EXERCISE PROMPT
Below are the records; copy each line in them that holds the word "trachea".

** DATA RECORDS follows **

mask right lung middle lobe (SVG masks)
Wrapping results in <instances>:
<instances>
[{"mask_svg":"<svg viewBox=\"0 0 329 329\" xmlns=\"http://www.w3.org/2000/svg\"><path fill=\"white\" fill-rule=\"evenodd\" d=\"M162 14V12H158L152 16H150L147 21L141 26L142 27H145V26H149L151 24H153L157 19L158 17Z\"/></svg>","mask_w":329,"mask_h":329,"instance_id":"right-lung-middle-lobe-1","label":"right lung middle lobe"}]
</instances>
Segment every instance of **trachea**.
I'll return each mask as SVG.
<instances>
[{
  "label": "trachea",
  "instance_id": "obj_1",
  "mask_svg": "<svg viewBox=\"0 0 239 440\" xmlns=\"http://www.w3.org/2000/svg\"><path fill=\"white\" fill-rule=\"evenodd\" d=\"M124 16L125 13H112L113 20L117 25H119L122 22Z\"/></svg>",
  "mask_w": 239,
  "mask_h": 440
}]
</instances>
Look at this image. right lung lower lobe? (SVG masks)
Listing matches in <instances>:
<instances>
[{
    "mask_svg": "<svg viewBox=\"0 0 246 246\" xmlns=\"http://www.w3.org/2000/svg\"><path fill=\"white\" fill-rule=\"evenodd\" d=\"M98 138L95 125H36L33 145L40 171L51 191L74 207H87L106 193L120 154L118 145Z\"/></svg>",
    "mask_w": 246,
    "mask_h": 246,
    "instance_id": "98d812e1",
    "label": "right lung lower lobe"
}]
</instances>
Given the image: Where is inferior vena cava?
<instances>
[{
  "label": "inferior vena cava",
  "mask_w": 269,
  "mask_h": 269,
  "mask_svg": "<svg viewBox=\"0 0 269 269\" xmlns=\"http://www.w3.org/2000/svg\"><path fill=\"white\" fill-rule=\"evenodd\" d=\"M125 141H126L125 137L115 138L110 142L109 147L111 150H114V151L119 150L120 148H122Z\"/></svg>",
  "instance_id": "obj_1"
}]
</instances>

** End of DATA RECORDS **

YOUR SOLUTION
Segment every instance of **trachea**.
  "label": "trachea",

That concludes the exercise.